# Data provided:
───

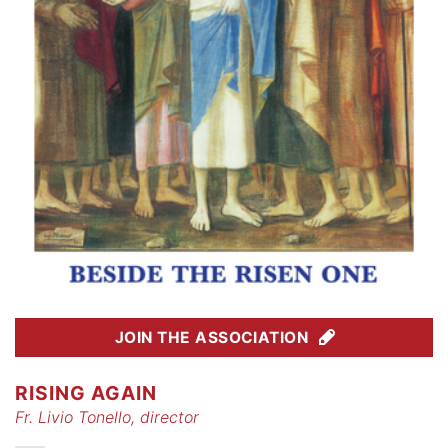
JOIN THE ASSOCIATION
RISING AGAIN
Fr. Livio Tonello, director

───

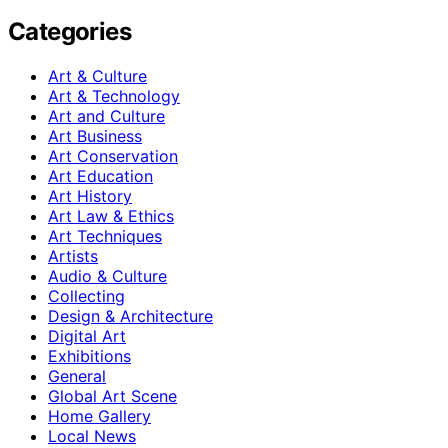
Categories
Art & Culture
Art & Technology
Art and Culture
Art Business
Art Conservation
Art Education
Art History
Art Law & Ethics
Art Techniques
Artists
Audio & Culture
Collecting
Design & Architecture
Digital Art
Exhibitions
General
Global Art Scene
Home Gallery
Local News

───

# Requirement:
Return only the lines of the records in which the string "Culture" appears.

# Exercise answer:
Art & Culture
Art and Culture
Audio & Culture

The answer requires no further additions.